For a long time I wouldn’t admit to my wife I was having problems with her experiences (I took personal offense to being laughed at for their amusement). My spouse could not understand why I began to indulge in personal gratifications such as a sudden interest in motorcycle riding, finding new groups of friends and secluding myself in the man-cave (all done purposely without offering invitations to her). I felt I needed my own “private” interests and perhaps shunned my wife as a sort of retaliation. I stopped participating in her sexual adventures or showing interests when she tried to bring up the topic. Now a rift developed which was amplified because I wouldn’t express myself (plus I tripled my lone adventure time compared to her date nights). I wasn’t hostile or obvious with my reaction, I just couldn’t stop dwelling on their “snickers” and found therapy elsewhere. I needed to find worth as a man that had been stripped by my spouse. After six months she confronted me and we were able to re-establish understandings (and some rules) to our lifestyle. If I had continued with my “minimalist interactions” with my spouse our relationship would have become nothing more than just roommates with rings. Ignoring my wife was a poor solution to the problem.

For any woman reading this I implore you to insist to know what is going on in your husband’s thoughts. Men don’t like to admit being sensitive but we are, and even if we share our wives with someone else we need to know that our status as husband, or boyfriend if it applies, is still relevant (I established a “sloppy-seconds” tradition as a way to reclaim my wife afterwards).
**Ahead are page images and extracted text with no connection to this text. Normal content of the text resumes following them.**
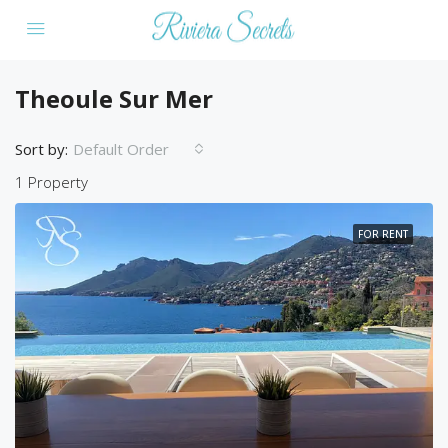
Theoule Sur Mer
Sort by:
Default Order
1 Property
FOR RENT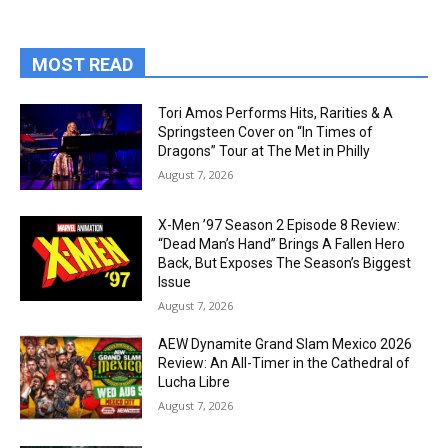
MOST READ
Tori Amos Performs Hits, Rarities & A
Springsteen Cover on “In Times of
Dragons” Tour at The Met in Philly
August 7, 2026
X-Men ’97 Season 2 Episode 8 Review:
“Dead Man’s Hand” Brings A Fallen Hero
Back, But Exposes The Season’s Biggest
Issue
August 7, 2026
AEW Dynamite Grand Slam Mexico 2026
Review: An All-Timer in the Cathedral of
Lucha Libre
August 7, 2026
Pay attention to his expressions, demeanor and change in habits. A man may avoid the problem and seek vindication elsewhere. Be prepared to drag it out of him with an understanding attitude and explain your actions (don’t defend the decisions, that can translate into an unwillingness to compromise).

I doubt no two, open-relationship minded couple can be compared since each will have a different set of established boundaries but each need to know what buttons should not be pushed (or pushed vigorously). Sometimes it will take new situation to know whether we have the support of our spouses (which may not be instantly agreed to without internal debate). Cuckolding cannot exist without communications. If both partners are not enjoying the event it can be a catalyst for problems.